The dim outlook is forcing mine owners to figure out how to produce more with less, including adding automated diggers, drills and trucks, or halting investments on projects that need higher prices to be profitable.

Fortescue cut its cash cost of producing a ton of ore in half during the past two years, while BHP's fell more than 25 per cent in the second half of 2016, company filings show. Roy Hill, a closely held company, says its asset will be Australia's single largest iron ore mine at full production. The operation's costs were in the industry's lowest quartile, the producer said last year.

With all that belt-tightening, about 90 per cent of exporters would now be profitable with prices at $US60 a ton, well below current levels, according to researcher CRU Group.

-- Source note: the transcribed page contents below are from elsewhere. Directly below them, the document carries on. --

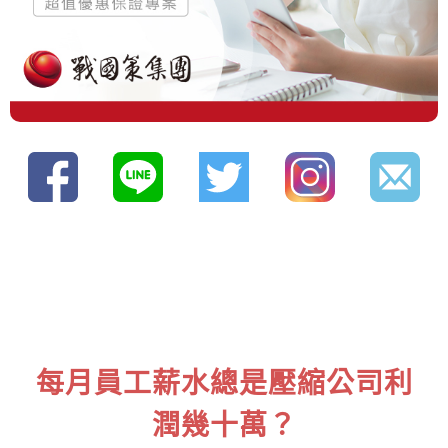
每月員工薪水總是壓縮公司利
潤幾十萬？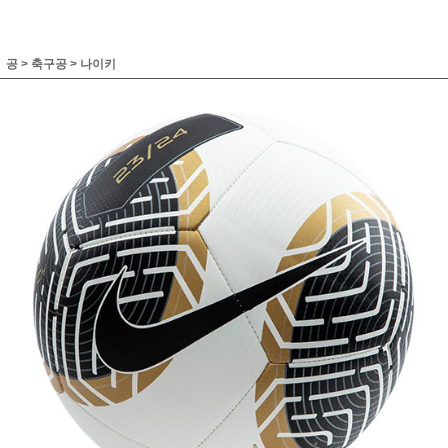
공
>
축구공
>
나이키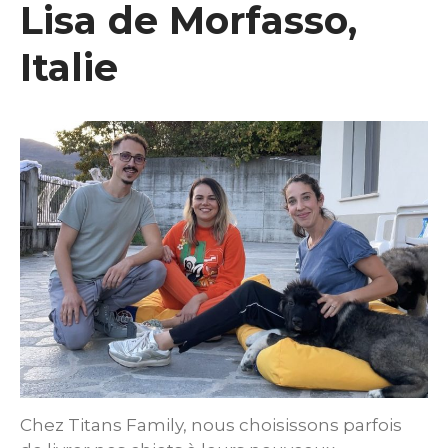
Lisa de Morfasso,
Italie
Chez Titans Family, nous choisissons parfois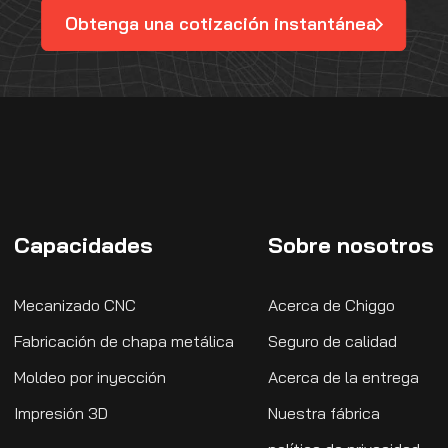
Obtenga una cotización instantánea
Capacidades
Sobre nosotros
Mecanizado CNC
Acerca de Chiggo
Fabricación de chapa metálica
Seguro de calidad
Moldeo por inyección
Acerca de la entrega
Impresión 3D
Nuestra fábrica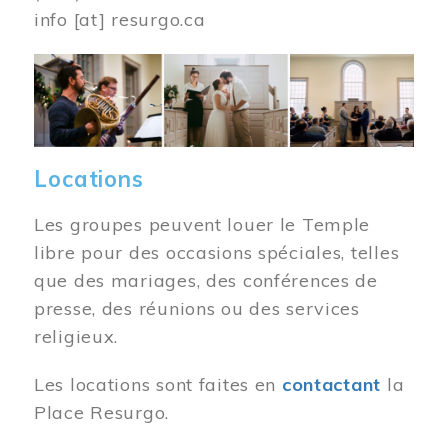
info
[at]
resurgo.ca
Image
Locations
Les groupes peuvent louer le Temple
libre pour des occasions spéciales, telles
que des mariages, des conférences de
presse, des réunions ou des services
religieux.
Les locations sont faites en
contactant
la
Place Resurgo.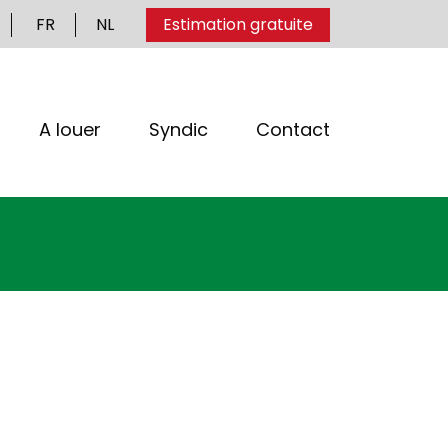
FR
NL
Estimation gratuite
A louer
Syndic
Contact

Keeping costs in check is crucial for Roy Hill, which delivered its first ton of ore from the new Pilbara mine in late 2015 and hopes to produce 55 million tons this year from a deposit that could operate for three decades. The project incorporates cost-saving advances like a 344-kilometer (214-mile) rail line directly to its export terminal at Port Hedland and machines that are operated remotely from offices in Perth 1,000 kilometers south of the mine.

A lucrative profession

While an experienced worker at other mines in the state might have been paid about $150,000, Roy Hill offers around $100,000 for the same job, according to Lenz, the human resources manager. That's still more than the national average of $79,721, based on weekly earnings data from the Australian Bureau of Statistics. And the job has some appeal to those who like the idea of a rotation that calls for working two straight weeks at the remote mine and then a week off back home.

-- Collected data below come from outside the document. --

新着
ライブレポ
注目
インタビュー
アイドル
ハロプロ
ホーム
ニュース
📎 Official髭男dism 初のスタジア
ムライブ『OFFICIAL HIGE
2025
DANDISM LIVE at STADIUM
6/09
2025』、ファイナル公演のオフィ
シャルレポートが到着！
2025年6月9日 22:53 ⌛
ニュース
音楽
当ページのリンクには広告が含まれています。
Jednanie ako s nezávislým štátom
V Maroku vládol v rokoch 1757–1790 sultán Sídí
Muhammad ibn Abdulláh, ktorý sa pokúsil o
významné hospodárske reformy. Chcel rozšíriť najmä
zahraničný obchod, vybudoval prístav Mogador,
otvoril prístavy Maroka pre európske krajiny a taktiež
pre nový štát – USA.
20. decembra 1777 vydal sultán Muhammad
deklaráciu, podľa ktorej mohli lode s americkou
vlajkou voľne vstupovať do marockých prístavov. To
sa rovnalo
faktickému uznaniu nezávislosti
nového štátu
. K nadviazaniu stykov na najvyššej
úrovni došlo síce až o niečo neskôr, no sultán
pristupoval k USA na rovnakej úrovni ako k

Roy Hill and other producers also are pushing for more gender balance in the male-dominated mining industry, where until recently women were banned from working underground in some countries. A more-inclusive approach expands the hiring pool and may increase the chances of employee retention by getting the right fit.

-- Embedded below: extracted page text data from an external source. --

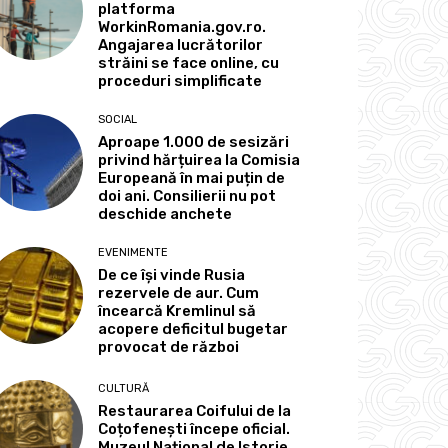
platforma
WorkinRomania.gov.ro.
Angajarea lucrătorilor
străini se face online, cu
proceduri simplificate
SOCIAL
Aproape 1.000 de sesizări
privind hărțuirea la Comisia
Europeană în mai puțin de
doi ani. Consilierii nu pot
deschide anchete
EVENIMENTE
De ce își vinde Rusia
rezervele de aur. Cum
încearcă Kremlinul să
acopere deficitul bugetar
provocat de război
CULTURĂ
Restaurarea Coifului de la
Coțofenești începe oficial.
Muzeul Național de Istorie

"This is an ability to recruit for character and teach expertise," said Chris Kent, national head of mining at London-based Hays Plc, a global recruitment and human resources company.

Diversifying the workforce

About 16 per cent of the mining workforce in Australia is female, compared with 37 per cent across all industries, according to the Workplace Gender Equality Agency. Women in mining earn A$US2,133 a week on average, 18 per cent less than men, according to the most recent data from the Australian Bureau of Statistics. That's still better than the national average for working adults of A$US1,592, the data show.

Melbourne-based BHP hopes to add 21,000 women to its payroll by the middle of the next decade.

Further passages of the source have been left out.